- What you should do -
The response must reproduce exactly every line of the material below holding the word "строительства".

▼

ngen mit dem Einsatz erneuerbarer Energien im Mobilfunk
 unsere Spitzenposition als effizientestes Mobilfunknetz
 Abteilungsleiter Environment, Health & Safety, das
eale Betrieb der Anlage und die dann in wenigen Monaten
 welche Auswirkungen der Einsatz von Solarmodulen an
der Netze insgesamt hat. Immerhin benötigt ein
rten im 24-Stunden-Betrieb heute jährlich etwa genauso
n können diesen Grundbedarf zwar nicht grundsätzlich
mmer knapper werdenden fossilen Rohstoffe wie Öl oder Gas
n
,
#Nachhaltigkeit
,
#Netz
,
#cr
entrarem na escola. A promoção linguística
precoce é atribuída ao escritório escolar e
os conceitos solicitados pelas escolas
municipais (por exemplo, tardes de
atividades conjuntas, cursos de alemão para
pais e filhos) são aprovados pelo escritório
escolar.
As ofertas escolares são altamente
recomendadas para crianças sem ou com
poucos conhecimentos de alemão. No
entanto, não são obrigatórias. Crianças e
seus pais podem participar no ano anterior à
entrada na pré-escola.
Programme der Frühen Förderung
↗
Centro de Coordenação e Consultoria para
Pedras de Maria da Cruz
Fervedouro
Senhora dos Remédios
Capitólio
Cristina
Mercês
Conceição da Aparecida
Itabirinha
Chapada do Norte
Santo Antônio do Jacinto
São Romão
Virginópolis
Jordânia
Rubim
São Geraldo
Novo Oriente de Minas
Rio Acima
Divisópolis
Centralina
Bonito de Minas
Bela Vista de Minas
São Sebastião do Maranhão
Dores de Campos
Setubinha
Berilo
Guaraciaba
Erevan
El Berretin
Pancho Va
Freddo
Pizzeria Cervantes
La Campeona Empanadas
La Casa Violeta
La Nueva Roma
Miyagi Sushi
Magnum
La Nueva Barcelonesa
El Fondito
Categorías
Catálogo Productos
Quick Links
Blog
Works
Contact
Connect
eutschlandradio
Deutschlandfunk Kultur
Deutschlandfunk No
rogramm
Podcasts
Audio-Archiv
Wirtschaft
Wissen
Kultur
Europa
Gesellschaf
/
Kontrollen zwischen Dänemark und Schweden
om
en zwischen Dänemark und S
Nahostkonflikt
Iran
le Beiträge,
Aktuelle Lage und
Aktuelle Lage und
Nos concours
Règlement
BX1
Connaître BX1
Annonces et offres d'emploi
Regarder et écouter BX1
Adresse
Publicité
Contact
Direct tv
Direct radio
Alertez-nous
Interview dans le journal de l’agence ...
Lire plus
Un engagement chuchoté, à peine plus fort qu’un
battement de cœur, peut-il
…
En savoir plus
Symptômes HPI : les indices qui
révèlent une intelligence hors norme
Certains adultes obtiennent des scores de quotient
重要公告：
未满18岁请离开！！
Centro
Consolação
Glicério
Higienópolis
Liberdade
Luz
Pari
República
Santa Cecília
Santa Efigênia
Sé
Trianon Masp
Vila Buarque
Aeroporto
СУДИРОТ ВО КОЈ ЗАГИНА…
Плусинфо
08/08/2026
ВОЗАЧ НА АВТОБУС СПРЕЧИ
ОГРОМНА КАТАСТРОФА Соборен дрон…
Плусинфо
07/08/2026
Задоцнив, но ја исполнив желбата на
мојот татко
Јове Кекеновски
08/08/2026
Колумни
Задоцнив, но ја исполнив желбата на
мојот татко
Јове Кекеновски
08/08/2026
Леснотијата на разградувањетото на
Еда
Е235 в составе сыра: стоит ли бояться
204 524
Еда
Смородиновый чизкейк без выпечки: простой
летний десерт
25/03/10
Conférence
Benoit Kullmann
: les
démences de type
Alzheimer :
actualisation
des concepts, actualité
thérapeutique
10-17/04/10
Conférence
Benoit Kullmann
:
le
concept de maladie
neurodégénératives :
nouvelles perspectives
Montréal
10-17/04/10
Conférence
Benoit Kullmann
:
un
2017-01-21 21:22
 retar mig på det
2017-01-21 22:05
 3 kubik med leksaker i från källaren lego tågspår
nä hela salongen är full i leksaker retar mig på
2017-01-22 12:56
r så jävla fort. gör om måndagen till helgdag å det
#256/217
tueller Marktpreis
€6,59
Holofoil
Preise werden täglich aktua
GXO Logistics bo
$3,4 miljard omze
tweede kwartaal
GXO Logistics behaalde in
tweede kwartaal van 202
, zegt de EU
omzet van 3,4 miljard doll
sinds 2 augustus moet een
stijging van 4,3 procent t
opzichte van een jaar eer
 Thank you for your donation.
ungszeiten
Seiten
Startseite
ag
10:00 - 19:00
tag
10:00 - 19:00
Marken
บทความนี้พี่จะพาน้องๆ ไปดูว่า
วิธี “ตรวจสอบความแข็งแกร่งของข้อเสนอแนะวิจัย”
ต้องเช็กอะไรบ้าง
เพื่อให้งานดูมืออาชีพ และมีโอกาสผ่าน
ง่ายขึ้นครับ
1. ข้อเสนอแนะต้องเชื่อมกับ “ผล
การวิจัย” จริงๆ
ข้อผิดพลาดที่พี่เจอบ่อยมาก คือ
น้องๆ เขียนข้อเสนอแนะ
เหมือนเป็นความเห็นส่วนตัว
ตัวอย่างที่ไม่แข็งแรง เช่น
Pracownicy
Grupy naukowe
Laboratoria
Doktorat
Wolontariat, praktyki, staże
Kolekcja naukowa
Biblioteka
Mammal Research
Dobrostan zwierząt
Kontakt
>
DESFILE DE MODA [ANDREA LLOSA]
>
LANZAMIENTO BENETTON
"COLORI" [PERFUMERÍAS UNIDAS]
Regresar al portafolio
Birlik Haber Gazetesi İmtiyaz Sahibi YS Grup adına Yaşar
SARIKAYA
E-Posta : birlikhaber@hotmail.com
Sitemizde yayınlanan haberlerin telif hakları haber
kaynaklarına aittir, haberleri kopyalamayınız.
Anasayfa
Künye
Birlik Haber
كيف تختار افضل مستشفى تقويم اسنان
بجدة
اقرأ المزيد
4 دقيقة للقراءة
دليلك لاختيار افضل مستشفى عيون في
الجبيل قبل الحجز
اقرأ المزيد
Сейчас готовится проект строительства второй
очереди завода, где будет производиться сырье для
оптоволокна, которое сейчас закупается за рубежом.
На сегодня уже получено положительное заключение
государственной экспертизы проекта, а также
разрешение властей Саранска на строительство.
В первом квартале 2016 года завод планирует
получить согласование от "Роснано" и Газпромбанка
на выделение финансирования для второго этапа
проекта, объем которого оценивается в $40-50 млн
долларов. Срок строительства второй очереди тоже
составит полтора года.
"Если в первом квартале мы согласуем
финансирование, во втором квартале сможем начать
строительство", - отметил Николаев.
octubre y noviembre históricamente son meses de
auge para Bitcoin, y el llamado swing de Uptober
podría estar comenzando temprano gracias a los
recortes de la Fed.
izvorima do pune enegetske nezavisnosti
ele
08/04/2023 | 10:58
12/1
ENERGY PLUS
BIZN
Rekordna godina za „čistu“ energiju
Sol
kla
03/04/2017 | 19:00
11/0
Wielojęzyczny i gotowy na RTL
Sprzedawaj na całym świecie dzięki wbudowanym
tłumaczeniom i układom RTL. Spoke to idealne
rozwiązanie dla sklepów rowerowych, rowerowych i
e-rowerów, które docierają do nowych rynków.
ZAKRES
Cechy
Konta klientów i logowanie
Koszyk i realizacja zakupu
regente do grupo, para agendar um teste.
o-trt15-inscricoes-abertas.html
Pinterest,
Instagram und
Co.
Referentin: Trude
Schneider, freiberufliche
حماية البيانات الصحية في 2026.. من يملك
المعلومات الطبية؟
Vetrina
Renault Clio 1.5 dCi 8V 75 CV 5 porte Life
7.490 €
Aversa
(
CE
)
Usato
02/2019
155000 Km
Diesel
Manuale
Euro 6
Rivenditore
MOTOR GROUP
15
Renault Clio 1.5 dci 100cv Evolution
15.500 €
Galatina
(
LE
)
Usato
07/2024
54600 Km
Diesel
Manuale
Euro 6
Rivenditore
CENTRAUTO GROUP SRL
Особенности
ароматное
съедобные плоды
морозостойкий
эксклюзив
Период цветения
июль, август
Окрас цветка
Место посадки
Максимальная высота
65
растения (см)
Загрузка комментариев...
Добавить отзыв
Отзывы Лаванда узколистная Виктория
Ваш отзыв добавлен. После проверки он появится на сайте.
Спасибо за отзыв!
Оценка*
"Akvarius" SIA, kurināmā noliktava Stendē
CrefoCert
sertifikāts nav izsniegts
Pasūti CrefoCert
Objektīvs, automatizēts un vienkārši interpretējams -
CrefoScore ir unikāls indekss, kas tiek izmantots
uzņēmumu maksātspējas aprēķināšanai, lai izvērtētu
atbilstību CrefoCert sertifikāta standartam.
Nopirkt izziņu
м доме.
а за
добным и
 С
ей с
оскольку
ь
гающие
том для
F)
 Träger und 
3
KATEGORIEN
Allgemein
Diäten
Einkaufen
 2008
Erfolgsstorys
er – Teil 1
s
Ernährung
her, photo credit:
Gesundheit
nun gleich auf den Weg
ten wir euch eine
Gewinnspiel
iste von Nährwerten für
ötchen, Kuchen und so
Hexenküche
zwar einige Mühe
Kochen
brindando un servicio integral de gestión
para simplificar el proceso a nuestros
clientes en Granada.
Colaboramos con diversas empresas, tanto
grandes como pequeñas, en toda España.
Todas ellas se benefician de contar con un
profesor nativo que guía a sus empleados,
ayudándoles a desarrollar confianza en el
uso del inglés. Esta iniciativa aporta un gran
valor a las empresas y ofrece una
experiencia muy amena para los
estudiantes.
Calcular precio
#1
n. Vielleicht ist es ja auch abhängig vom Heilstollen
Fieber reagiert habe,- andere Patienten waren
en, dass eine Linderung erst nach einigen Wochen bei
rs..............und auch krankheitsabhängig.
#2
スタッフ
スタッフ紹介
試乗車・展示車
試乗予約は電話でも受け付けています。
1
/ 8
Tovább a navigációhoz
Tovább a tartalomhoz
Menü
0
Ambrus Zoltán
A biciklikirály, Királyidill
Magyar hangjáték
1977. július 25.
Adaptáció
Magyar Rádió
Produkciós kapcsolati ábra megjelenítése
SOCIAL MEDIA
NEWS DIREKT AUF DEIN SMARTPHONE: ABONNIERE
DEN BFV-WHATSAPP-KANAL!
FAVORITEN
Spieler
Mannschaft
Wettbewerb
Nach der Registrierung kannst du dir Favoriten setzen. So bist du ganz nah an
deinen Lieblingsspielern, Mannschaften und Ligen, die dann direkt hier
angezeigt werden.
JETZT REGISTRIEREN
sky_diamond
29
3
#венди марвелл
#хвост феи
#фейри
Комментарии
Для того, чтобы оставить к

▲

- Your solution -
Сейчас готовится проект строительства второй
долларов. Срок строительства второй очереди тоже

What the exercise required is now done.